Filter these records by the string "project", copying each line that holds it.

_RECORD EXTRACTS_.
▽

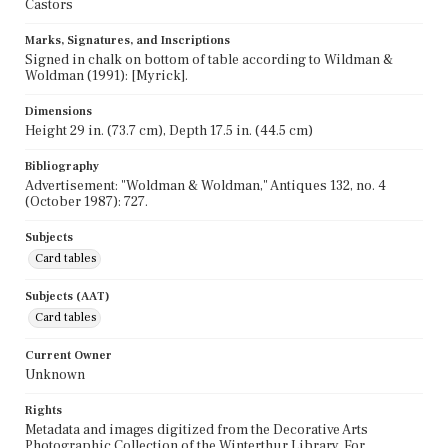
Castors
Marks, Signatures, and Inscriptions
Signed in chalk on bottom of table according to Wildman &
Woldman (1991): [Myrick].
Dimensions
Height 29 in. (73.7 cm), Depth 17.5 in. (44.5 cm)
Bibliography
Advertisement: "Woldman & Woldman," Antiques 132, no. 4
(October 1987): 727.
Subjects
Card tables
Subjects (AAT)
Card tables
Current Owner
Unknown
Rights
Metadata and images digitized from the Decorative Arts
Photographic Collection of the Winterthur Library. For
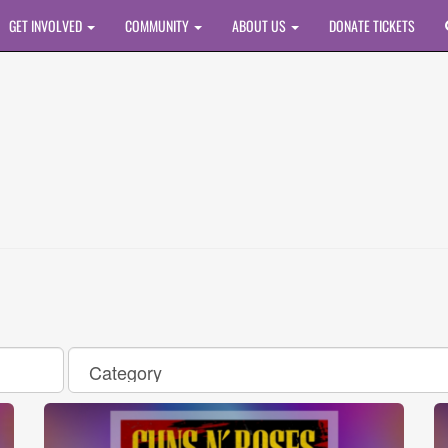
GET INVOLVED
COMMUNITY
ABOUT US
DONATE TICKETS
Category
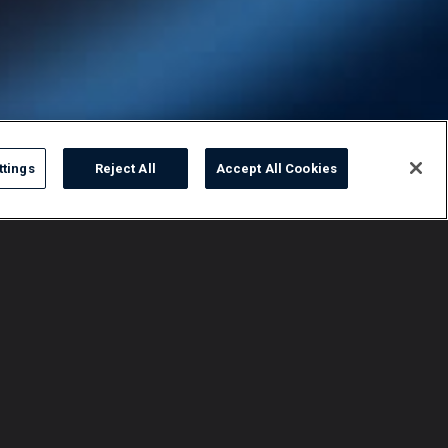
ttings
Reject All
Accept All Cookies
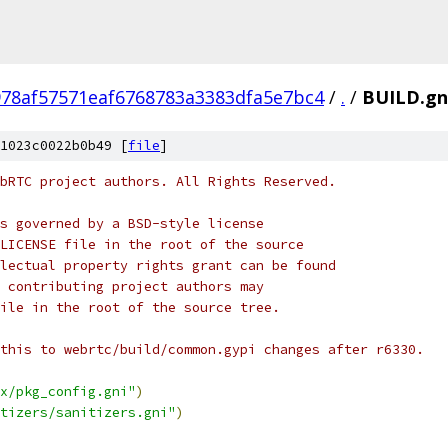
978af57571eaf6768783a3383dfa5e7bc4
/
.
/
BUILD.gn
1023c0022b0b49 [
file
]
bRTC project authors. All Rights Reserved.
s governed by a BSD-style license
LICENSE file in the root of the source
lectual property rights grant can be found
 contributing project authors may
ile in the root of the source tree.
this to webrtc/build/common.gypi changes after r6330.
x/pkg_config.gni"
)
tizers/sanitizers.gni"
)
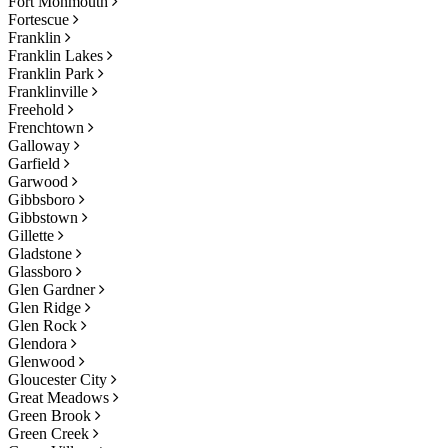
Fort Monmouth
Fortescue
Franklin
Franklin Lakes
Franklin Park
Franklinville
Freehold
Frenchtown
Galloway
Garfield
Garwood
Gibbsboro
Gibbstown
Gillette
Gladstone
Glassboro
Glen Gardner
Glen Ridge
Glen Rock
Glendora
Glenwood
Gloucester City
Great Meadows
Green Brook
Green Creek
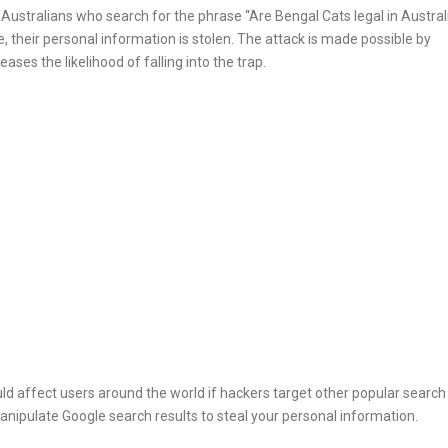
ng Australians who search for the phrase “Are Bengal Cats legal in Austral
, their personal information is stolen. The attack is made possible by
ases the likelihood of falling into the trap.
ould affect users around the world if hackers target other popular search
nipulate Google search results to steal your personal information.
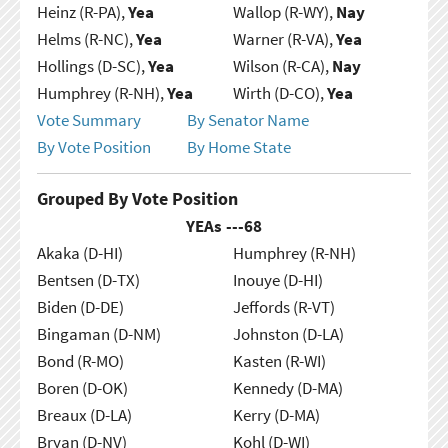
Heinz (R-PA),
Yea
Wallop (R-WY),
Nay
Helms (R-NC),
Yea
Warner (R-VA),
Yea
Hollings (D-SC),
Yea
Wilson (R-CA),
Nay
Humphrey (R-NH),
Yea
Wirth (D-CO),
Yea
Vote Summary
By Senator Name
By Vote Position
By Home State
Grouped By Vote Position
YEAs ---
68
Akaka (D-HI)
Humphrey (R-NH)
Bentsen (D-TX)
Inouye (D-HI)
Biden (D-DE)
Jeffords (R-VT)
Bingaman (D-NM)
Johnston (D-LA)
Bond (R-MO)
Kasten (R-WI)
Boren (D-OK)
Kennedy (D-MA)
Breaux (D-LA)
Kerry (D-MA)
Bryan (D-NV)
Kohl (D-WI)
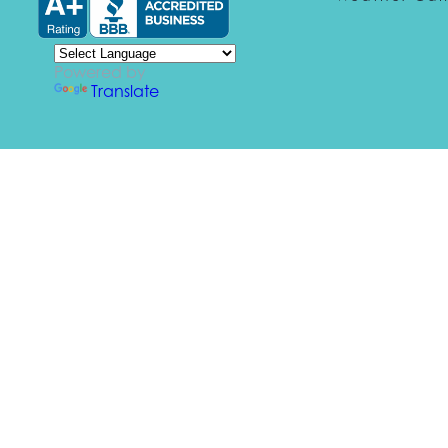
Powered by
Translate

△

_YOUR RESPONSE_.
bRTC project authors. All Rights Reserved.
 contributing project authors may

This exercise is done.